Quote from: BearLoverCasually getting screwed every single year.Yeah, that decision is screwed up.
Quote from: adamwQuote from: TrotskySeems to me that HC winning would be a godsend for the committee since it locks down a presumptive patsy and a site. St. Cloud gets the Bemidji 2009 Memorial Reward and goes to Worcester and the committee only has to worry about the 1/4 permutations of the other 3 sites.
It's iron clad that the committee will never cross over a tier line, right? (e.g., they would never move the #4 overall to a 2-seed to duck a North Dakota "4 seed home game." If that's set in stone I don't see a lot of chaos -- just somebody getting inevitably and deterministically well and truly fucked. I would expect that to be the 4. If Mankato sneaks into the 4 I'd practically guarantee it -- Mankato is closer to Sioux Falls than is NoDak (as is, for that matter, St. Cloud. The West is big.).
That is correct - not crossing over is sacrosanct - though I've argued many times it shouldn't be, in extreme cases.
You're right that it's not chaos, in the sense that it makes things obvious about who goes where, but it is messier, for sure. Even if North Dakota doesn't make it, but Holy Cross does ... it means that instead of (relatively) nearby Sioux Falls, St. Cloud will be forced to go to Worcester. We already know St. Cloud can't go to Sioux Falls if North Dakota was there - but Holy Cross' involvement would be an extra scenario where St. Cloud can't go to Sioux Falls.
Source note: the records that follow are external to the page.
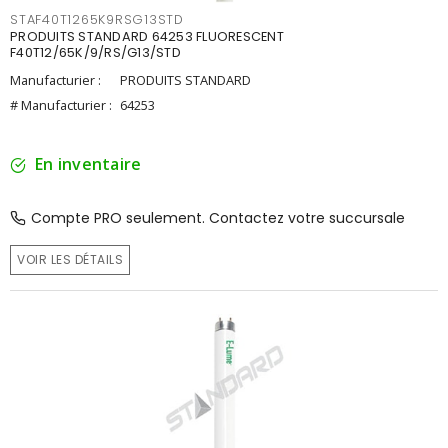
STAF40T1265K9RSG13STD
PRODUITS STANDARD 64253 FLUORESCENT
F40T12/65K/9/RS/G13/STD
Manufacturier :
PRODUITS STANDARD
# Manufacturier :
64253
En inventaire
Compte PRO seulement. Contactez votre succursale
VOIR LES DÉTAILS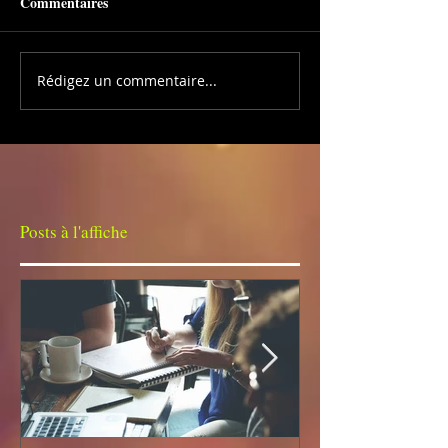
Commentaires
Rédigez un commentaire...
Posts à l'affiche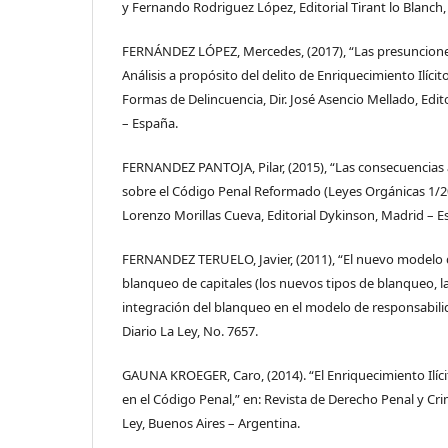
y Fernando Rodriguez López, Editorial Tirant lo Blanch,
FERNÁNDEZ LÓPEZ, Mercedes, (2017), “Las presunciones
Análisis a propósito del delito de Enriquecimiento Ilícit
Formas de Delincuencia, Dir. José Asencio Mellado, Edito
– España.
FERNANDEZ PANTOJA, Pilar, (2015), “Las consecuencias a
sobre el Código Penal Reformado (Leyes Orgánicas 1/20
Lorenzo Morillas Cueva, Editorial Dykinson, Madrid – E
FERNANDEZ TERUELO, Javier, (2011), “El nuevo modelo d
blanqueo de capitales (los nuevos tipos de blanqueo, la
integración del blanqueo en el modelo de responsabili
Diario La Ley, No. 7657.
GAUNA KROEGER, Caro, (2014). “El Enriquecimiento Ilíci
en el Código Penal,” en: Revista de Derecho Penal y Crim
Ley, Buenos Aires – Argentina.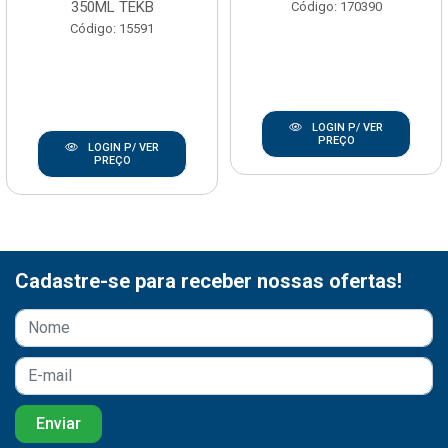
350ML TEKB
Código: 170390
Código: 15591
LOGIN P/ VER
PREÇO
LOGIN P/ VER
PREÇO
Cadastre-se para receber nossas ofertas!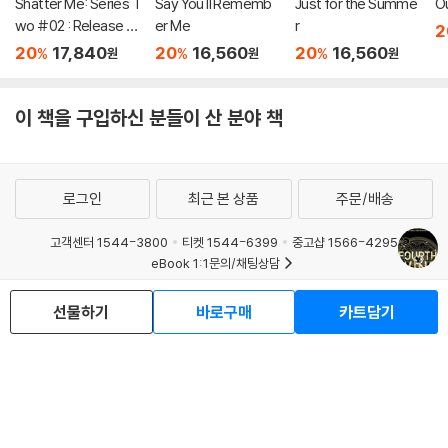
Shatter Me: Series T
Say You'll Rememb
Just for the Summe
O
wo #02 : Release M
er Me
r
2
e
20
17,840
20
16,560
20
16,560
%
%
%
원
원
원
이 책을 구입하신 분들이 산 분야 책
로그인
최근 본 상품
주문/배송
고객센터 1544-3800
티켓 1544-6399
중고샵 1566-4295
eBook 1:1문의/채팅상담
예스이십사(주) 사업자 정보
선물하기
바로구매
카트담기
이용약관
개인정보처리방침
청소년보호정책
PC버전
회사소개
거래처관계자께
도서홍보
광고
Copyright © YES24 Corp. All Rights Reserved.
MATOM15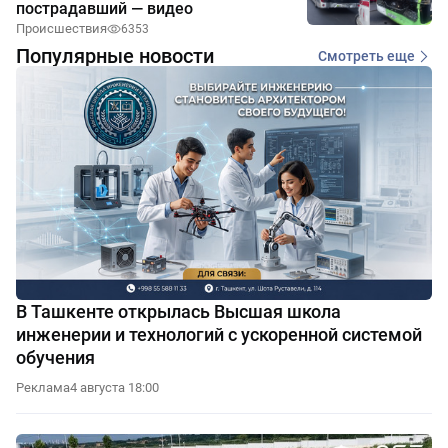
пострадавший — видео
Происшествия
6353
Популярные новости
Смотреть еще
В Ташкенте открылась Высшая школа
инженерии и технологий с ускоренной системой
обучения
Реклама
4 августа 18:00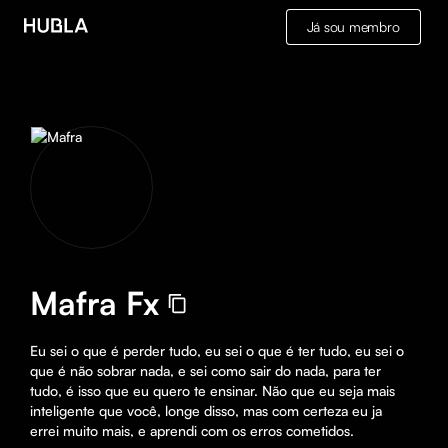
Já sou membro
Mafra Fx
Eu sei o que é perder tudo, eu sei o que é ter tudo, eu sei o 
que é não sobrar nada, e sei como sair do nada, para ter 
tudo, é isso que eu quero te ensinar. Não que eu seja mais 
inteligente que você, longe disso, mas com certeza eu ja 
errei muito mais, e aprendi com os erros cometidos.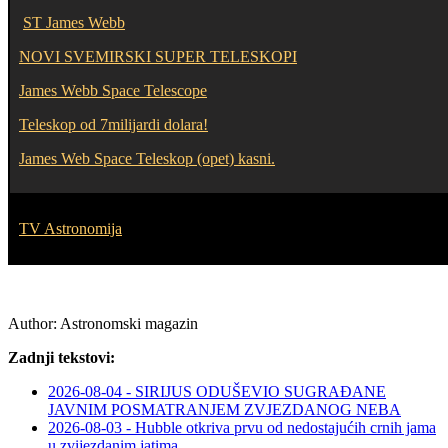
ST James Webb
NOVI SVEMIRSKI SUPER TELESKOPI
James Webb Space Telescope
Teleskop od 7milijardi dolara!
James Web Space Teleskop (opet) kasni.
TV Astronomija
Author:
Astronomski magazin
Zadnji tekstovi:
2026-08-04 - SIRIJUS ODUŠEVIO SUGRAĐANE
JAVNIM POSMATRANJEM ZVJEZDANOG NEBA
2026-08-03 - Hubble otkriva prvu od nedostajućih crnih jama
u zvijezdanim jatima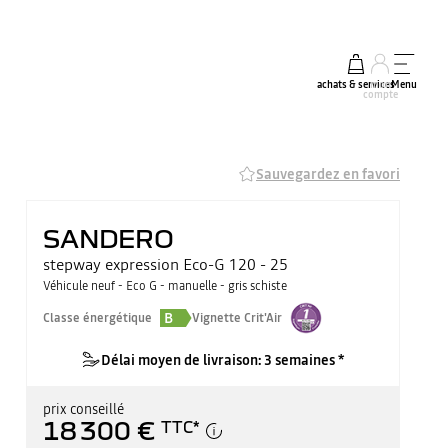
achats & services
mon
Menu
compte
Sauvegardez en favori
SANDERO
stepway expression Eco-G 120 - 25
Véhicule neuf - Eco G - manuelle - gris schiste
B
Classe énergétique
Vignette Crit'Air
Délai moyen de livraison: 3 semaines *
prix conseillé
18 300 €
TTC
*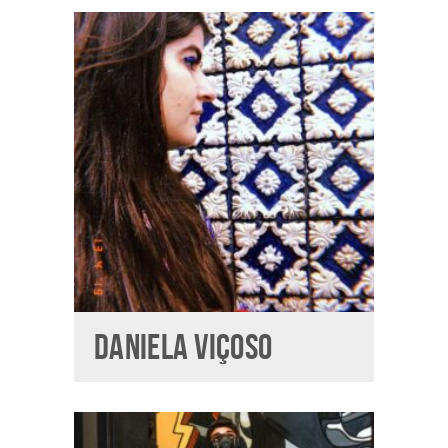
DANIELA VIÇOSO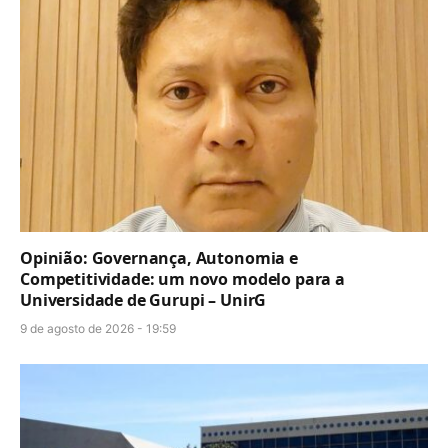
Opinião: Governança, Autonomia e
Competitividade: um novo modelo para a
Universidade de Gurupi – UnirG
9 de agosto de 2026 - 19:59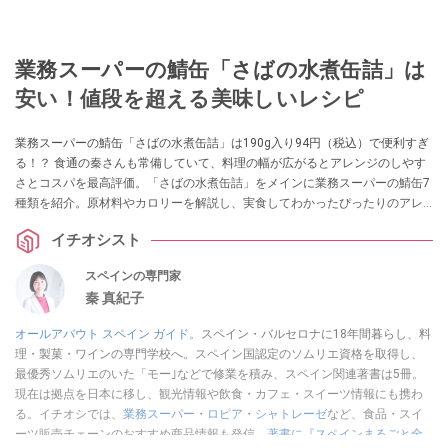
業務スーパーの鯖缶「さばの水煮缶詰」は
安い！値段を超える美味しいレシピ
業務スーパーの鯖缶「さばの水煮缶詰」は190g入り94円（税込）で便利すぎ
る！？ 食通の秦さんも常備していて、料理の幅が広がるとアレンジのしやす
さとコスパを最高評価。「さばの水煮缶詰」をメインに業務スーパーの鯖缶7
種類を紹介。原材料やカロリーを解説し、実食してわかったぴったりのアレ
ンジレシピも提案します。
イチオシスト
スペインの専門家
秦 真紀子
オールアバウト スペイン ガイド。
スペイン・バルセロナに18年間暮らし、料
理・製菓・ワインの専門学校へ。スペイン国認定のソムリエ資格を取得し、
最優秀ソムリエのいた「モー｣などで修業を積み、スペイン関連著書は5冊。
現在は拠点を日本に移し、観光情報や飲食・カフェ・スイーツ情報にも携わ
る。イチオシでは、
業務スーパー
・
ロピア
・
シャトレーゼ
など、食品・スイ
ーツ販売チェーンのおすすめ商品情報も発信。
著書に『スペインまるごと全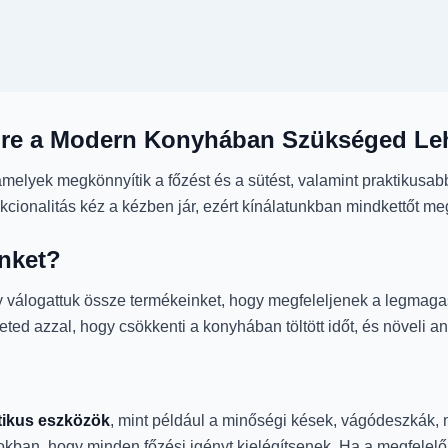
ire a Modern Konyhában Szükséged Le
amelyek megkönnyítik a főzést és a sütést, valamint praktikusa
cionalitás kéz a kézben jár, ezért kínálatunkban mindkettőt me
inket?
gy válogattuk össze termékeinket, hogy megfeleljenek a legmag
eted azzal, hogy csökkenti a konyhában töltött időt, és növeli 
tikus eszközök
, mint például a minőségi kések, vágódeszkák
okban, hogy minden főzési igényt kielégítsenek. Ha a megfelel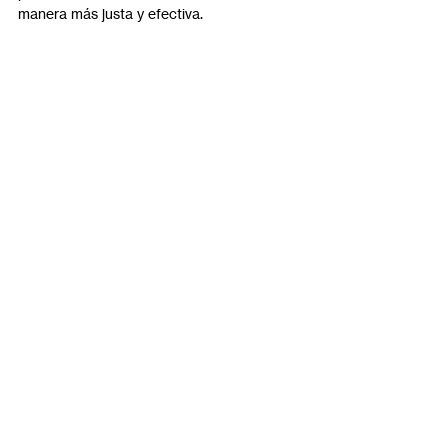
manera más justa y efectiva.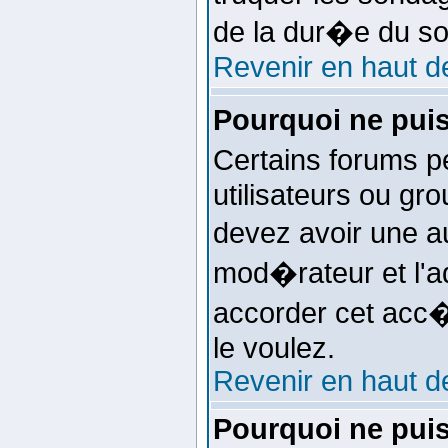
de la dur�e du s
Revenir en haut d
Pourquoi ne pui
Certains forums p
utilisateurs ou gro
devez avoir une au
mod�rateur et l'a
accorder cet acc�
le voulez.
Revenir en haut d
Pourquoi ne puis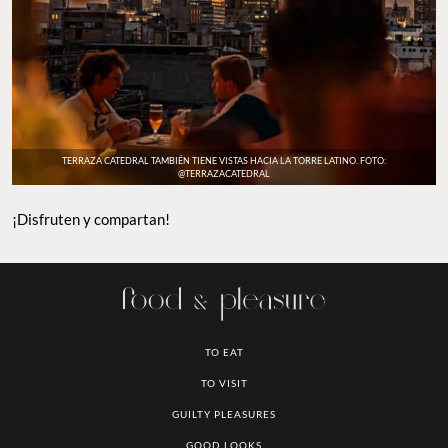
TERRAZA CATEDRAL TAMBIÉN TIENE VISTAS HACIA LA TORRE LATINO. FOTO:
@TERRAZACATEDRAL
¡Disfruten y compartan!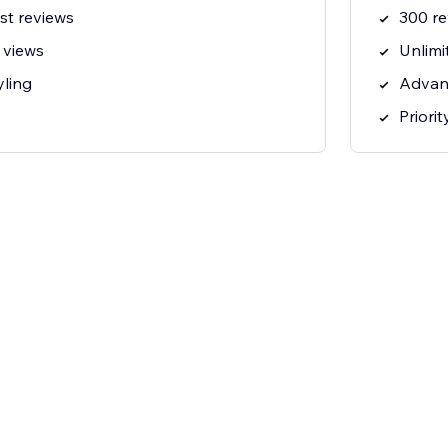
st reviews
300 re
 views
Unlimi
yling
Advanc
Priori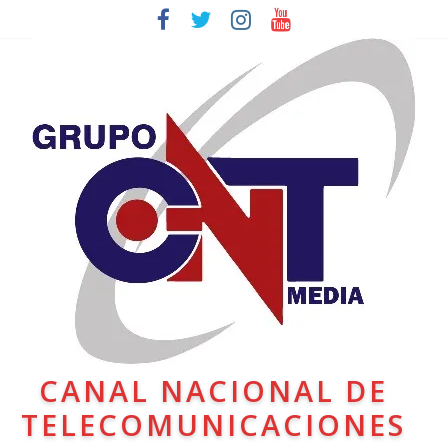
CANAL NACIONAL DE
TELECOMUNICACIONES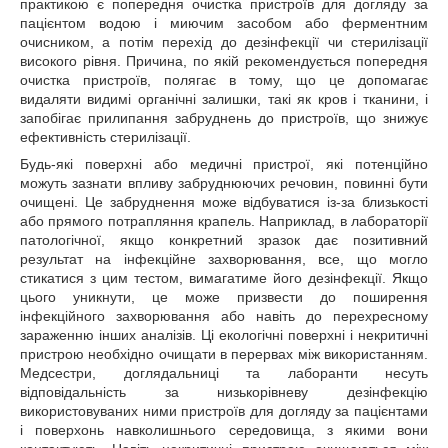
практикою є попередня очистка пристроїв для догляду за
пацієнтом водою і миючим засобом або ферментним
очисником, а потім перехід до дезінфекції чи стерилізації
високого рівня. Причина, по якій рекомендується попередня
очистка пристроїв, полягає в тому, що це допомагає
видаляти видимі органічні залишки, такі як кров і тканини, і
запобігає прилипання забруднень до пристроїв, що знижує
ефективність стерилізації.
Будь-які поверхні або медичні пристрої, які потенційно
можуть зазнати впливу забруднюючих речовин, повинні бути
очищені. Це забруднення може відбуватися із-за близькості
або прямого потрапляння крапель. Наприклад, в лабораторії
патологічної, якщо конкретний зразок дає позитивний
результат на інфекційне захворювання, все, що могло
стикатися з цим тестом, вимагатиме його дезінфекції. Якщо
цього уникнути, це може призвести до поширення
інфекційного захворювання або навіть до перехресному
зараженню інших аналізів. Ці екологічні поверхні і некритичні
пристрою необхідно очищати в перервах між використанням.
Медсестри, доглядальниці та лаборанти несуть
відповідальність за низькорівневу дезінфекцію
використовуваних ними пристроїв для догляду за пацієнтами
і поверхонь навколишнього середовища, з якими вони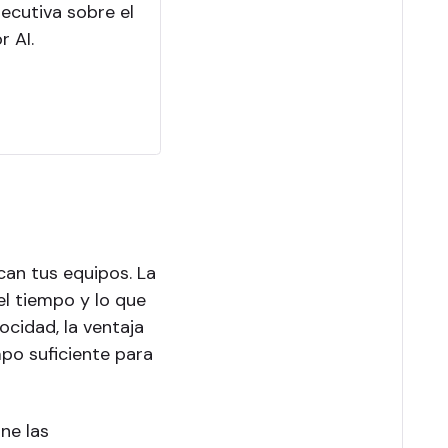
ecutiva sobre el
 AI.
can tus equipos. La
l tiempo y lo que
ocidad, la ventaja
mpo suficiente para
ine las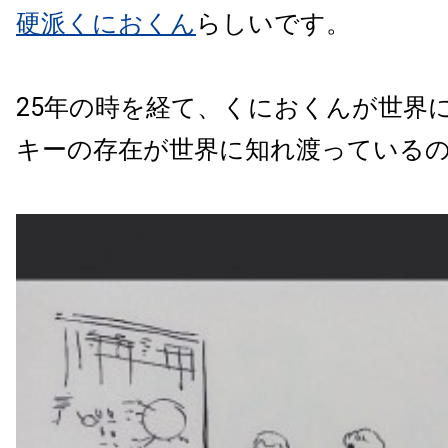
硬派くにおくん
らしいです。
25年の時を経て、くにおくんが世界
キーの存在が世界に知れ渡っている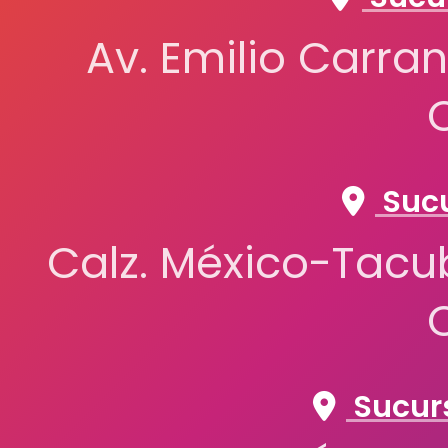
Av. Emilio Carran
Sucu
Calz. México-Tacub
Sucurs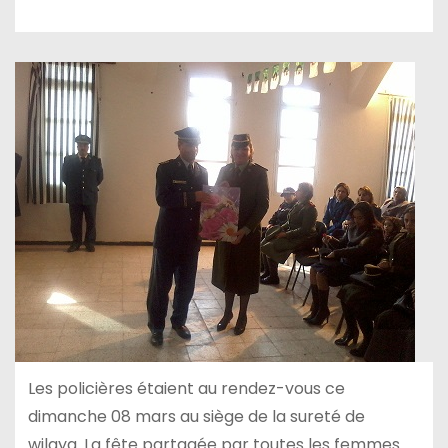
Les policières étaient au rendez-vous ce
dimanche 08 mars au siège de la sureté de
wilaya. La fête partagée par toutes les femmes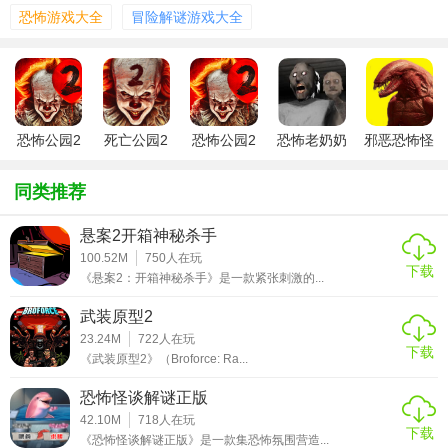
恐怖游戏大全
冒险解谜游戏大全
【恐怖公园1内置菜单版功能】
恐怖公园2
死亡公园2
恐怖公园2
恐怖老奶奶
邪恶恐怖怪
1. 内置菜单：提供多种辅助功能，如直接完成谜题、无限生
中文内置菜
内置辅助菜
内置功能版
二中文内置
兽3内置菜
命等，降低游戏难度。
单版
单版
菜单版
单版
同类推荐
2. 保存进度：支持自动保存游戏进度，随时中断或继续游
悬案2开箱神秘杀手
戏。
100.52M
750
人在玩
下载
《悬案2：开箱神秘杀手》是一款紧张刺激的...
3. 精美画面：采用高清画质和逼真的音效，营造身临其境的
恐怖氛围。
武装原型2
23.24M
722
人在玩
【恐怖公园1内置菜单版优势】
下载
《武装原型2》（Broforce: Ra...
1. 丰富剧情：游戏拥有扣人心弦的故事情节，让玩家沉浸在
恐怖怪谈解谜正版
恐怖的世界中。
42.10M
718
人在玩
下载
《恐怖怪谈解谜正版》是一款集恐怖氛围营造...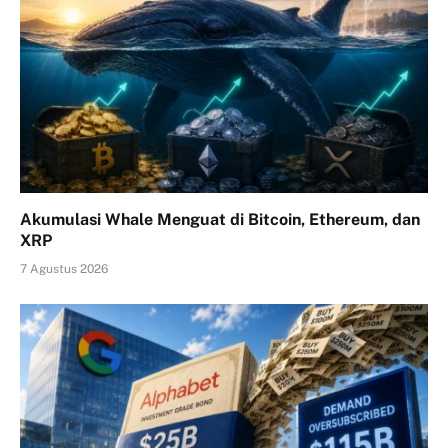
Akumulasi Whale Menguat di Bitcoin, Ethereum, dan
XRP
7 Agustus 2026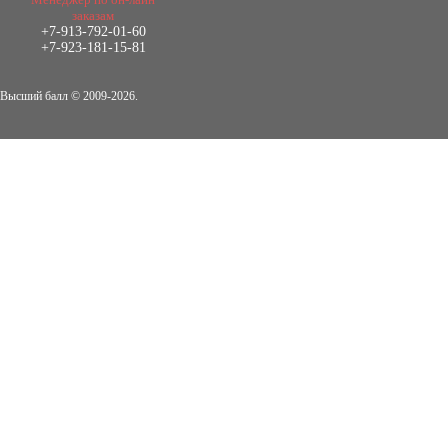
2.500
р
заказам
+7-913-792-01-60
Диплом Виндикационный иск
+7-923-181-15-81
Дипломная работа, 2015
Кол-во страниц: 66
Кол-во источников: 46
Цена:
Высший балл © 2009-2026.
5.000
р
Диплом Возмещение вреда,
причинённого жизни или здоровью
гражданина в гражданском
законодательстве (СГУПС)
Диплом, 2019 г.
Кол-во страниц: 61+прил.
Кол-во источников: 50
Цена:
4.550
р
Диплом Возмещение вреда,
причиненного незаконными действиями
органов дознания предварительного
следствия, прокуратуры и суда (СГУПС)
Диплом, 2019 г.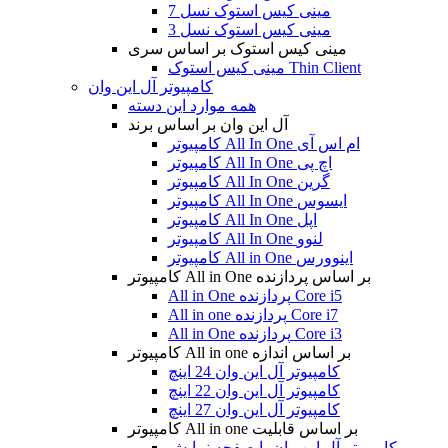
مینی کیس استوک نسل 7
مینی کیس استوک نسل 3
مینی کیس استوک بر اساس سری
مینی کیس استوک Thin Client
کامپیوتر آل این وان
همه موارد این دسته
آل این وان بر اساس برند
کامپیوتر All In One ام اس آی
کامپیوتر All In One اچ پی
کامپیوتر All In One گرین
کامپیوتر All In One ایسوس
کامپیوتر All In One اپل
کامپیوتر All In One لنوو
کامپیوتر All in One اینوورس
کامپیوتر All in One بر اساس پردازنده
All in One پردازنده Core i5
All in one پردازنده Core i7
All in One پردازنده Core i3
کامپیوتر All in one بر اساس اندازه
کامپیوتر آل این وان 24 اینچ
کامپیوتر آل این وان 22 اینچ
کامپیوتر آل این وان 27 اینچ
کامپیوتر All in one بر اساس قابلیت
کامپیوتر آل این وان با صفحه نمایش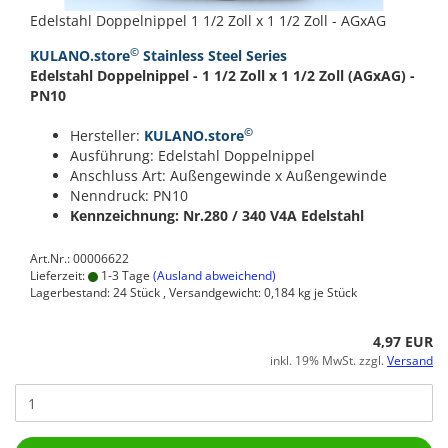
Edelstahl Doppelnippel 1 1/2 Zoll x 1 1/2 Zoll - AGxAG
©
KULANO.store
Stainless Steel Series
Edelstahl Doppelnippel - 1 1/2 Zoll x 1 1/2 Zoll (AGxAG) -
PN10
©
Hersteller:
KULANO.store
Ausführung: Edelstahl Doppelnippel
Anschluss Art: Außengewinde x Außengewinde
Nenndruck: PN10
Kennzeichnung: Nr.280 / 340
V4A Edelstahl
Art.Nr.: 00006622
Lieferzeit:
1-3 Tage
(Ausland abweichend)
Lagerbestand: 24 Stück , Versandgewicht:
0,184
kg je Stück
4,97 EUR
inkl. 19% MwSt. zzgl.
Versand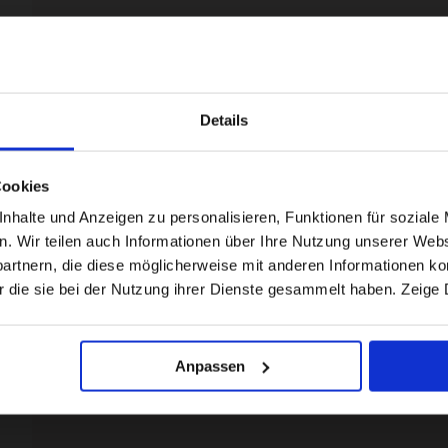
Details
Visiting from the United States?
Cookies
For a better experience, please visit our:
halte und Anzeigen zu personalisieren, Funktionen für soziale 
en. Wir teilen auch Informationen über Ihre Nutzung unserer Webs
rtnern, die diese möglicherweise mit anderen Informationen kom
US website
r die sie bei der Nutzung ihrer Dienste gesammelt haben. Zeige 
No, stay here
Anpassen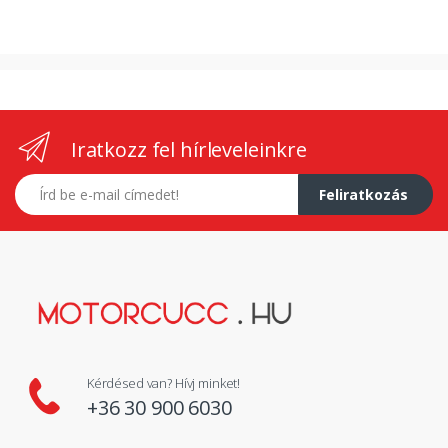
Iratkozz fel hírleveleinkre
E-mail címed
Feliratkozás
Kérdésed van? Hívj minket!
+36 30 900 6030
Quote from: jfeath17While you can't perfectly verify a prediction model, you can get an idea of its performance by separating the past data into training and testing sets. The fact that we are trying to predict probabilities and not simple classification does make it much more difficult to evaluate the performance. For classification problems the predictor is either right or wrong so it is easy to state a accuracy percentage. We however cannot directly observe the outcome probability of some matchup but only outcome of one trial of this matchup. This brings us to what I am attempting to do. By looking at the outcomes of many games with a similar krach predicted winning percentage we can come up with an estimate for the actual winning percentage of a team in this matchup.
My methodology for this was to use a gaussian weighted average of the games centered at varying krach probabilities. I calculated the winning percentage using these weights. I also used the weights to come up with average krach probability (this doesn't necessarily line up with the center of the gaussian particularly at the endpoints where all the games are to one side or the other). This is basically the logical extrapolation of the binning that was suggested earlier in the thread. The binning was actually the first analysis I did but the data didn't look good. I think the major improvement here is not that I am using the gaussian to come up with weights (that is probably overkill), but that I am using the weighted average of the krach probabilities rather than the center of the bin. What this trend line looks like can be changed significantly by changing the std dev of the gaussian (effectively changing the bin size). Basically the larger the bin the more underfit and the smaller the more overfit.
I also sought to measure the performance of KRACH in another way by looking at the R2 (Coefficient of Determination) The Wikipedia page is a pretty good explanation of this. The R^2 value can be looked at as the percentage of variance in the dependent variable (game outcomes) that can be explained by the independent variable (krach probability, etc..). These probabilities are all very low which makes sense since there is a lot of variability in the outcome of hockey games.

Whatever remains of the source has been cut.